Okati Narjes, Ebrahimi-Khusfi Zohre, Zandifar Samira, Taghizadeh-Mehrjardi Ruhollah
Department of Environment, Faculty of Natural Resources, University of Zabol, Zabol, Iran.
Department of Environmental Science and Engineering, Faculty of Natural Resources, University of Jiroft, Jiroft, Iran.
Environ Geochem Health. 2025 May 31;47(7):239. doi: 10.1007/s10653-025-02533-6.
It is necessary to predict hair mercury (Hg) levels and specify the related effective factors to develop preventive strategies to reduce Hg exposure in different regions. This study is the first effort to investigate the effectiveness of eight machine learning (ML) models (including multiple linear regression, decision tree regression, least absolute shrinkage and selection operator, multivariate adaptive regression splines, random forest, extreme gradient boosting, K-nearest neighbor, and Gaussian process) for predicting hair Hg levels and identifying the most important factors affecting them in residents of southwestern Iran. All ML models were trained with 70% of the dataset and their performance was evaluated using the determination coefficient (R), root mean square error (RMSE), and mean absolute error (MAE) based on the remaining dataset. Finally, the Permutation Feature Importance (PFI) method was used to determine the relative importance (RI) of influencing factors. Mean hair Hg (3.31 µg g⁻) was higher than the United States Environmental Protection Agency (US EPA) and World Health Organization (WHO) limits. It was indicated a high exposure risk for some people in this region. The extreme gradient boosting (XGB) model outperformed other algorithms in modeling hair Hg levels, with R = 0.61, RMSE = 2.2, and MAE = 1.25. According to the PFI analysis, weight (RI: 43.4%) and geographic place (RI: 41.8%) were found as the most important demographic factors influencing Hg variation in the study population. Additionally, occupation (RI: 46.1%) and the frequency of fish and canned fish consumption (RI: 22%) were identified as the most significant exposure factors controlling hair Hg variability in southwestern Iran. These findings can be useful for formulating appropriate strategies to reduce the health risk of Hg exposure and improve human health.

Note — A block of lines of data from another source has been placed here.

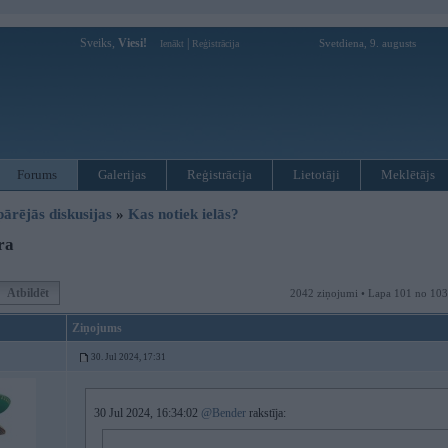
Sveiks,
Viesi!
|
Svetdiena, 9. augusts
Ienākt
Reģistrācija
Forums
Galerijas
Reģistrācija
Lietotāji
Meklētājs
pārējās diskusijas
»
Kas notiek ielās?
ra
Atbildēt
2042 ziņojumi • Lapa 101 no 103
Ziņojums
30. Jul 2024, 17:31
30 Jul 2024, 16:34:02
@Bender
rakstīja:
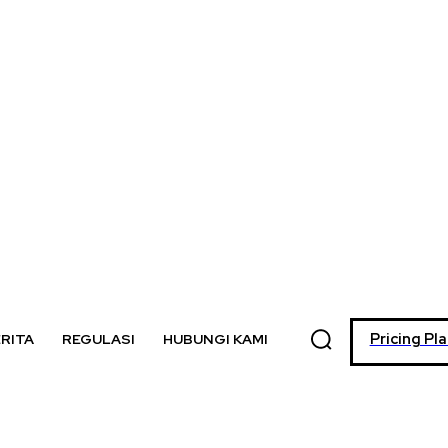
Pricing Pl
RITA
REGULASI
HUBUNGI KAMI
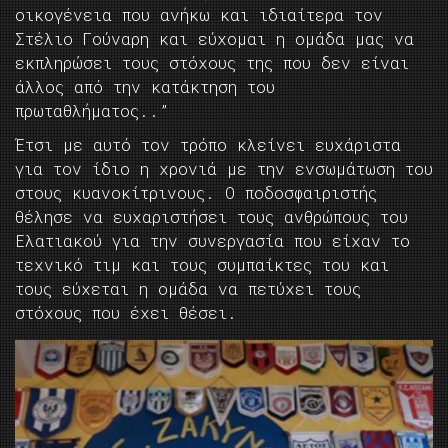
οικογένεια που ανήκω και ιδιαίτερα τον
Στέλιο Γούναρη και εύχομαι η ομάδα μας να
εκπληρώσει τους στόχους της που δεν είναι
άλλος από την κατάκτηση του
πρωταθλήματος..”
Έτσι με αυτό τον τρόπο κλείνει ευχάριστα
για τον ίδιο η χρονιά με την ενσωμάτωση του
στους κυανοκίτρινους. Ο ποδοσφαιριστής
θέλησε να ευχαριστήσει τους ανθρώπους του
Ελατιακού για την συνεργασία που είχαν το
τεχνικό τιμ και τους συμπαίκτες του και
τους εύχεται η ομάδα να πετύχει τους
στόχους που έχει θέσει.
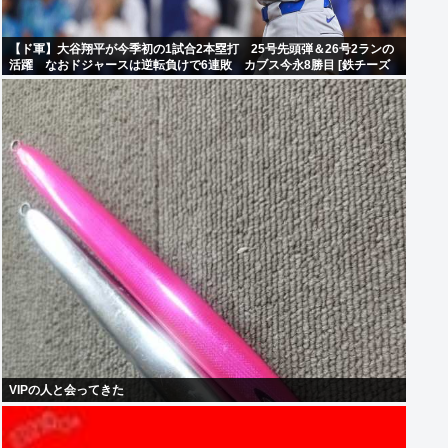
【ド軍】大谷翔平が今季初の1試合2本塁打 25号先頭弾＆26号2ランの
活躍 なおドジャースは逆転負けで6連敗 カブス今永8勝目 [鉄チーズ
烏★]
VIPの人と会ってきた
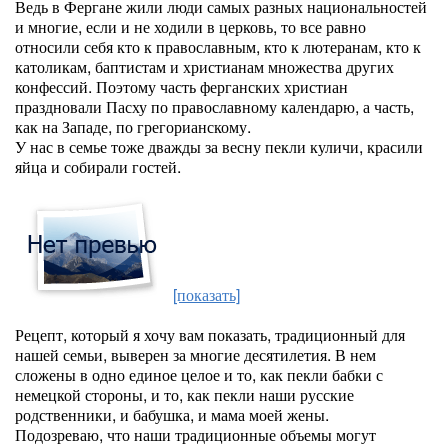
Ведь в Фергане жили люди самых разных национальностей
и многие, если и не ходили в церковь, то все равно
относили себя кто к православным, кто к лютеранам, кто к
католикам, баптистам и христианам множества других
конфессий. Поэтому часть ферганских христиан
праздновали Пасху по православному календарю, а часть,
как на Западе, по грегорианскому.
У нас в семье тоже дважды за весну пекли куличи, красили
яйца и собирали гостей.
[показать]
Рецепт, который я хочу вам показать, традиционный для
нашей семьи, выверен за многие десятилетия. В нем
сложены в одно единое целое и то, как пекли бабки с
немецкой стороны, и то, как пекли наши русские
родственники, и бабушка, и мама моей жены.
Подозреваю, что наши традиционные объемы могут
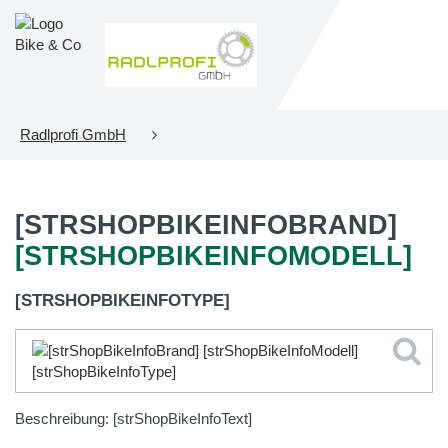
Radlprofi GmbH
[STRSHOPBIKEINFOBRAND]
[STRSHOPBIKEINFOMODELL]
[STRSHOPBIKEINFOTYPE]
Beschreibung: [strShopBikeInfoText]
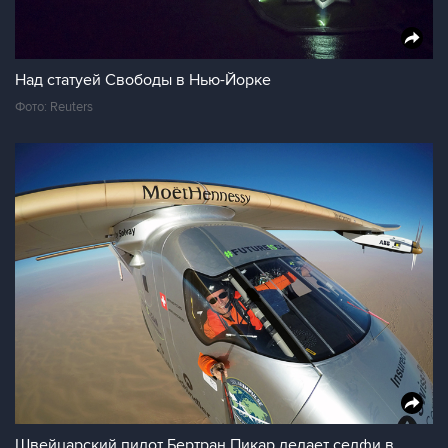
Над статуей Свободы в Нью-Йорке
Фото: Reuters
Швейцарский пилот Бертран Пикар делает селфи в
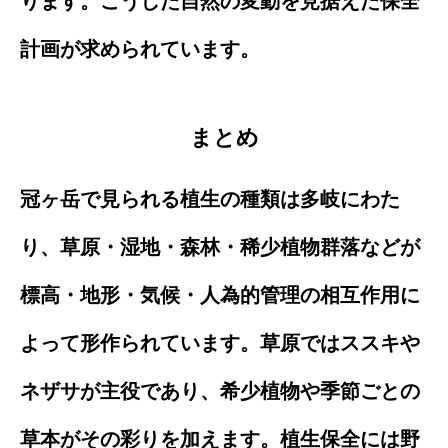
ります。こうした自然の変動を見据えた保全
計画が求められています。
まとめ
冠ヶ岳で見られる植生の種類は多岐にわた
り、草原・湿地・森林・稀少植物群落などが
標高・地形・気候・人為的管理の相互作用に
よって形作られています。草原ではススキや
ネザサが主役であり、希少植物や季節ごとの
草本がその彩りを加えます。植生保全には野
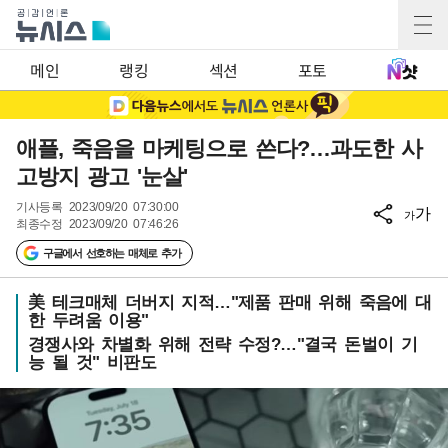
메인
랭킹
섹션
포토
애플, 죽음을 마케팅으로 쓴다?…과도한 사
고방지 광고 '눈살'
기사등록
2023/09/20 07:30:00
가
가
최종수정
2023/09/20 07:46:26
구글에서 선호하는 매체로 추가
美 테크매체 더버지 지적…"제품 판매 위해 죽음에 대
한 두려움 이용"
경쟁사와 차별화 위해 전략 수정?…"결국 돈벌이 기
능 될 것" 비판도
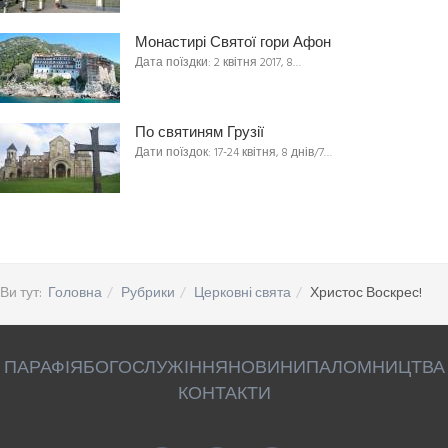
Монастирі Святої гори Афон
Дата поїздки: 2 квітня 2017, 8…
По святиням Грузії
Дати поїздок: 17-24 квітня, 8 днів/7…
Ви тут:
Головна
Рубрики
Церковні свята
Христос Воскрес!
ПАРАФІЯ
БОГОСЛУЖІННЯ
НОВИНИ
ПАЛОМНИЦТВА
КОНТАКТИ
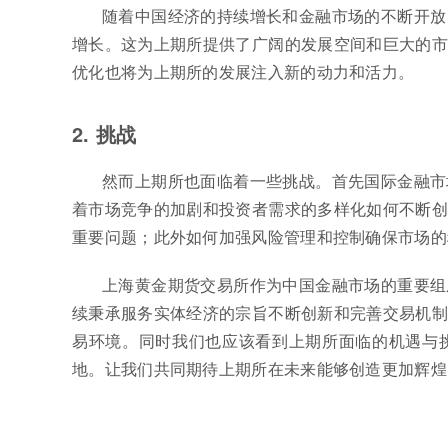
随着中国经济的持续增长和金融市场的不断开放
增长。这为上期所提供了广阔的发展空间和巨大的市
优化也将为上期所的发展注入新的动力和活力。
2. 挑战
然而上期所也面临着一些挑战。首先国际金融市
着市场竞争的加剧和投资者需求的多样化如何不断创
重要问题；此外如何加强风险管理和控制确保市场的
上海黄金期货交易所作为中国金融市场的重要组
续秉承服务实体经济的宗旨不断创新和完善交易机制
易环境。同时我们也应该看到上期所面临的机遇与
地。让我们共同期待上期所在未来能够创造更加辉煌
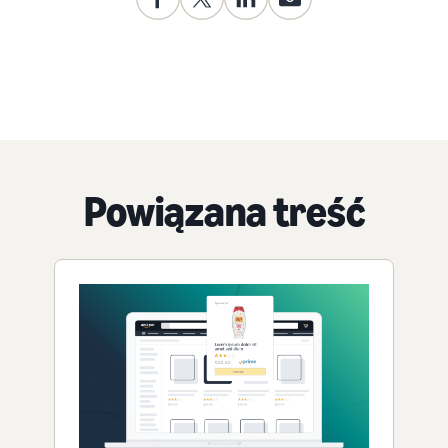
Powiązana treść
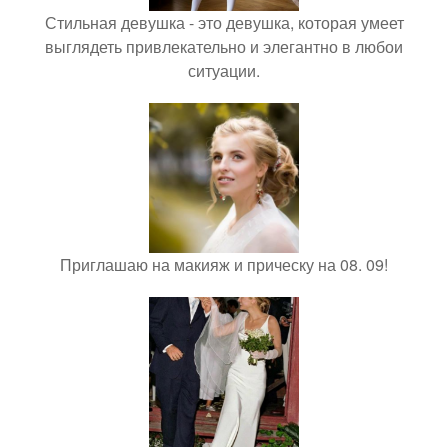
Стильная девушка - это девушка, которая умеет
выглядеть привлекательно и элегантно в любои
ситуации.
Приглашаю на макияж и прическу на 08. 09!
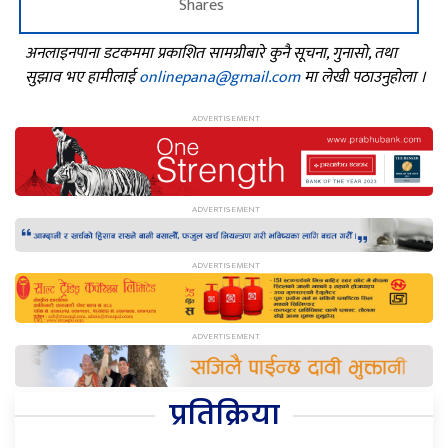
Shares
अनलाइनपाना डटकममा प्रकाशित सामग्रीबारे कुनै सूचना, गुनासो, तथा
सुझाव भए हामीलाई
onlinepana@gmail.com
मा लेखी पठाउनुहोला ।
प्रतिक्रिया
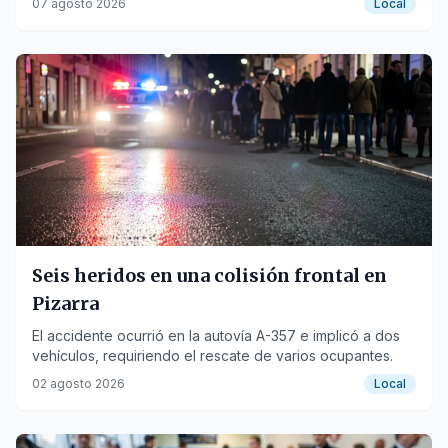
07 agosto 2026
Local
Seis heridos en una colisión frontal en
Pizarra
El accidente ocurrió en la autovía A-357 e implicó a dos
vehículos, requiriendo el rescate de varios ocupantes.
02 agosto 2026
Local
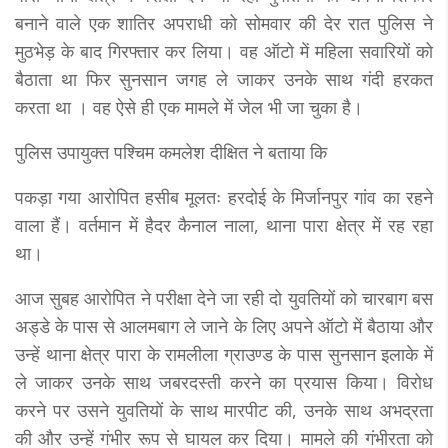
बनाने वाले एक शातिर अपराधी को सोमवार की देर रात पुलिस ने
मुठभेड़ के बाद गिरफ्तार कर लिया। वह ऑटो में महिला सवारियों को
बैठाता था फिर सुनसान जगह ले जाकर उनके साथ गंदी हरकत
करता था । वह ऐसे ही एक मामले में जेल भी जा चुका है।
पुलिस उपायुक्त पश्चिम कमलेश दीक्षित ने बताया कि
पकड़ा गया आरोपित हसीब मूलतः हरदोई के मिर्जानपुर गांव का रहने
वाला हैं। वर्तमान में हैदर कैनाल नाला, थाना पारा क्षेत्र में रह रहा
था।
आज सुबह आरोपित ने परीक्षा देने जा रही दो युवतियों को चारबाग बस
अड्डे के पास से आलमबाग ले जाने के लिए अपने ऑटो में बैठाया और
उन्हें थाना क्षेत्र पारा के रामलीला ग्राउण्ड के पास सुनसान इलाके में
ले जाकर उनके साथ जबरदस्ती करने का प्रयास किया। विरोध
करने पर उसने युवतियों के साथ मारपीट की, उनके साथ अभद्रता
की और उन्हें गंभीर रूप से घायल कर दिया। मामले की गंभीरता को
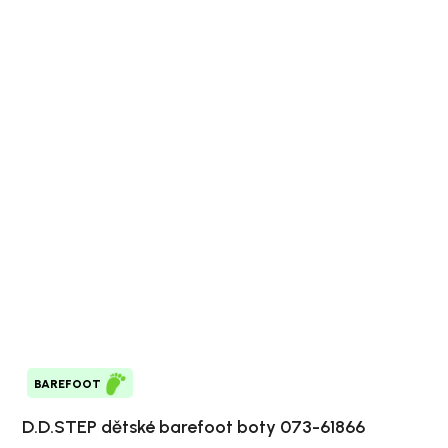
BAREFOOT
D.D.STEP dětské barefoot boty 073-61866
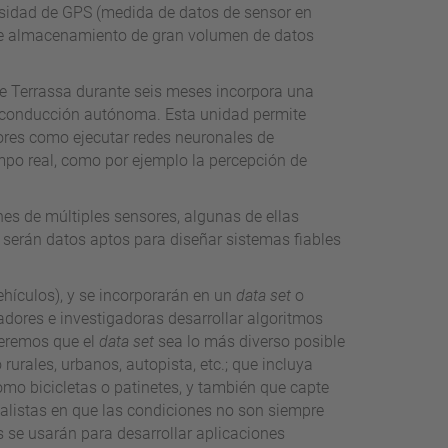
cesidad de GPS (medida de datos de sensor en
de almacenamiento de gran volumen de datos
s de Terrassa durante seis meses incorpora una
conducción autónoma. Esta unidad permite
ores como ejecutar redes neuronales de
iempo real, como por ejemplo la percepción de
nes de múltiples sensores, algunas de ellas
 serán datos aptos para diseñar sistemas fiables
hículos), y se incorporarán en un
data set
o
adores e investigadoras desarrollar algoritmos
ueremos que el
data set
sea lo más diverso posible
urales, urbanos, autopista, etc.; que incluya
omo bicicletas o patinetes, y también que capte
alistas en que las condiciones no son siempre
s se usarán para desarrollar aplicaciones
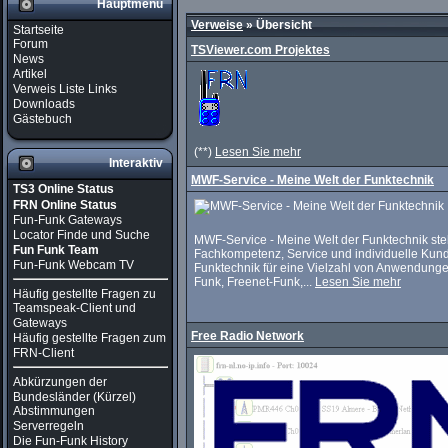
Hauptmenü
Verweise
» Übersicht
Startseite
Forum
TSViewer.com Projektes
News
Artikel
Verweis Liste Links
Downloads
Gästebuch
(**)
Lesen Sie mehr
Interaktiv
MWF-Service - Meine Welt der Funktechnik
TS3 Online Status
FRN Online Status
Fun-Funk Gateways
Locator Finde und Suche
MWF-Service - Meine Welt der Funktechnik steh
Fun Funk Team
Fachkompetenz, Service und individuelle Kunde
Fun-Funk Webcam TV
Funktechnik für eine Vielzahl von Anwendung
Funk, Freenet-Funk,...
Lesen Sie mehr
Häufig gestellte Fragen zu
Teamspeak-Client und
Gateways
Free Radio Network
Häufig gestellte Fragen zum
FRN-Client
Abkürzungen der
Bundesländer (Kürzel)
Abstimmungen
Serverregeln
Die Fun-Funk History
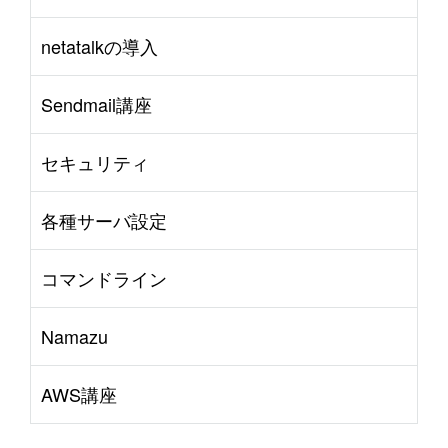
netatalkの導入
Sendmail講座
セキュリティ
各種サーバ設定
コマンドライン
Namazu
AWS講座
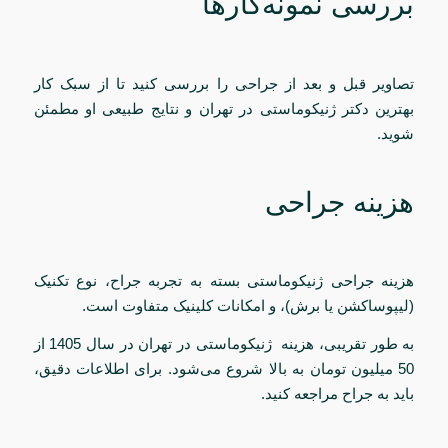
بررسی نمونه‌کارها
تصاویر قبل و بعد از جراحی را بررسی کنید تا از سبک کار
بهترین دکتر ژنیکوماستی در تهران و نتایج طبیعی او مطمئن
شوید.
هزینه جراحی
هزینه جراحی ژنیکوماستی بسته به تجربه جراح، نوع تکنیک
(لیپوساکشن یا برش)، و امکانات کلینیک متفاوت است.
به طور تقریبی، هزینه ژنیکوماستی در تهران در سال 1405 از
50 میلیون تومان به بالا شروع می‌شود. برای اطلاعات دقیق،
باید به جراح مراجعه کنید.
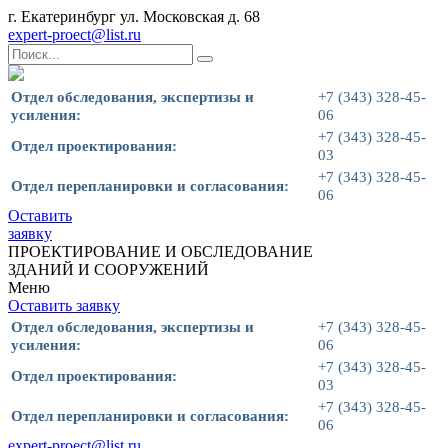
г. Екатеринбург ул. Московская д. 68
expert-proect@list.ru
Отдел обследования, экспертизы и
+7 (343) 328-45-
усиления:
06
+7 (343) 328-45-
Отдел проектирования:
03
+7 (343) 328-45-
Отдел перепланировки и согласования:
06
Оставить
заявку
ПРОЕКТИРОВАНИЕ И ОБСЛЕДОВАНИЕ
ЗДАНИЙ И СООРУЖЕНИЙ
Меню
Оставить заявку
Отдел обследования, экспертизы и
+7 (343) 328-45-
усиления:
06
+7 (343) 328-45-
Отдел проектирования:
03
+7 (343) 328-45-
Отдел перепланировки и согласования:
06
expert-proect@list.ru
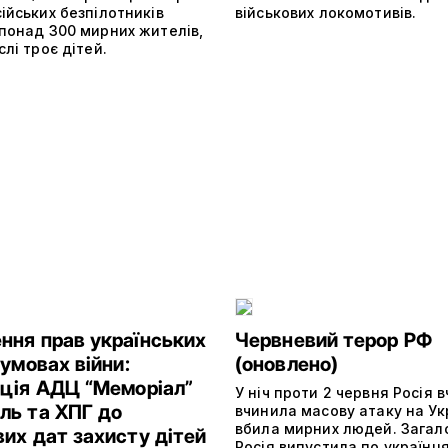
ійських безпілотників
військових локомотивів.
 понад 300 мирних жителів,
слі троє дітей.
ння прав українських
Червневий терор РФ
 умовах війни:
(оновлено)
ація АДЦ “Меморіал”
У ніч проти 2 червня Росія 
ль та ХПГ до
вчинила масову атаку на Ук
вбила мирних людей. Загало
их дат захисту дітей
Росія випустила по українц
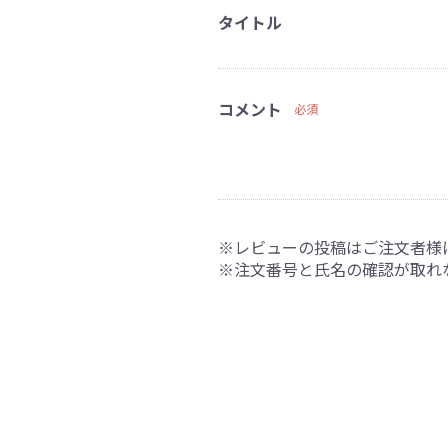
タイトル
コメント
必須
※レビューの投稿はご注文者様
※注文番号と氏名の確認が取れ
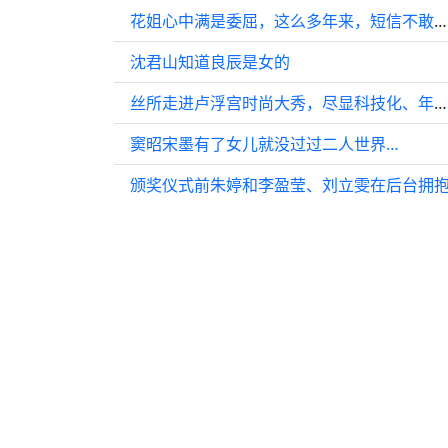
花姐心中满是委屈，这么多年来，短信不敢发送，关心也不主动表达
沈君山知道良辰是女的
丝所走进卢浮宫时尚大秀，尽显科技化、年轻化、国际化
窦昭宋墨有了女儿就没过过二人世界…
颁奖仪式前朱婷和李盈莹、刘立雯在后台拥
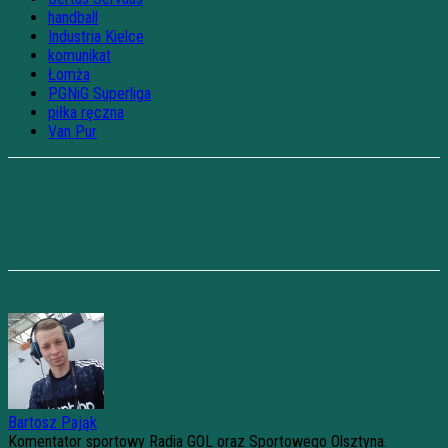
handball
Industria Kielce
komunikat
Łomża
PGNiG Superliga
piłka ręczna
Van Pur
Bartosz Pająk
Komentator sportowy Radia GOL oraz Sportowego Olsztyna.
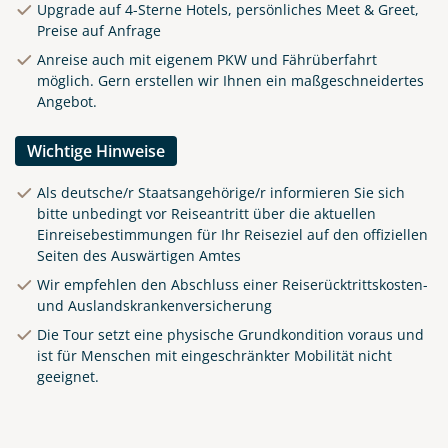
Upgrade auf 4-Sterne Hotels, persönliches Meet & Greet,
Preise auf Anfrage
Anreise auch mit eigenem PKW und Fährüberfahrt
möglich. Gern erstellen wir Ihnen ein maßgeschneidertes
Angebot.
Wichtige Hinweise
Als deutsche/r Staatsangehörige/r informieren Sie sich
bitte unbedingt vor Reiseantritt über die aktuellen
Einreisebestimmungen für Ihr Reiseziel auf den offiziellen
Seiten des Auswärtigen Amtes
Wir empfehlen den Abschluss einer Reiserücktrittskosten-
und Auslandskrankenversicherung
Clifden Harbour Co. Galway
Die Tour setzt eine physische Grundkondition voraus und
© Big Smoke Studio
ist für Menschen mit eingeschränkter Mobilität nicht
geeignet.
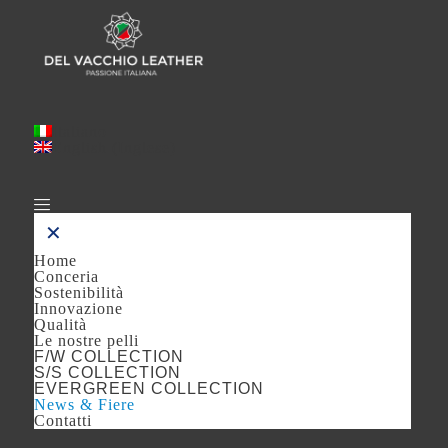
Italiano
English
(
Inglese
)
✕
Home
Conceria
Sostenibilità
Innovazione
Qualità
Le nostre pelli
F/W COLLECTION
S/S COLLECTION
EVERGREEN COLLECTION
News & Fiere
Contatti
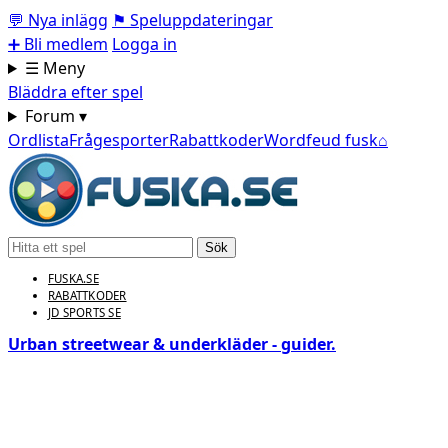
💬
Nya inlägg
⚑
Speluppdateringar
➕
Bli medlem
Logga in
☰ Meny
Bläddra efter spel
Forum ▾
Ordlista
Frågesporter
Rabattkoder
Wordfeud fusk
⌂
Sök
FUSKA.SE
RABATTKODER
JD SPORTS SE
Urban streetwear & underkläder - guider.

为制定不同地区减少汞暴露的预防策略,预测头发汞(Hg)水平并明确相关影响因素很有必要。本研究首次尝试探究八种机器学习(ML)模型(包括多元线性回归、决策树回归、最小绝对收缩和选择算子、多元自适应回归样条、随机森林、极端梯度提升、K近邻和高斯过程)在预测伊朗西南部居民头发汞水平及识别影响这些水平的最重要因素方面的有效性。所有ML模型均使用70%的数据进行训练,并基于剩余数据集使用决定系数(R)、均方根误差(RMSE)和平均绝对误差(MAE)评估其性能。最后,采用排列特征重要性(PFI)方法确定影响因素的相对重要性(RI)。头发汞平均含量(3.31µg g⁻)高于美国环境保护局(US EPA)和世界卫生组织(WHO)的限值。这表明该地区部分人群面临高暴露风险。极端梯度提升(XGB)模型在头发汞水平建模方面优于其他算法,R = 0.61,RMSE = 2.2,MAE = 1.25。根据PFI分析,体重(RI:43.4%)和地理位置(RI:41.8%)是影响研究人群汞变化的最重要人口统计学因素。此外,职业(RI:46.1%)以及鱼类和罐装鱼消费频率(RI:22%)被确定为控制伊朗西南部头发汞变异性的最重要暴露因素。这些发现有助于制定适当策略以降低汞暴露的健康风险并改善人类健康。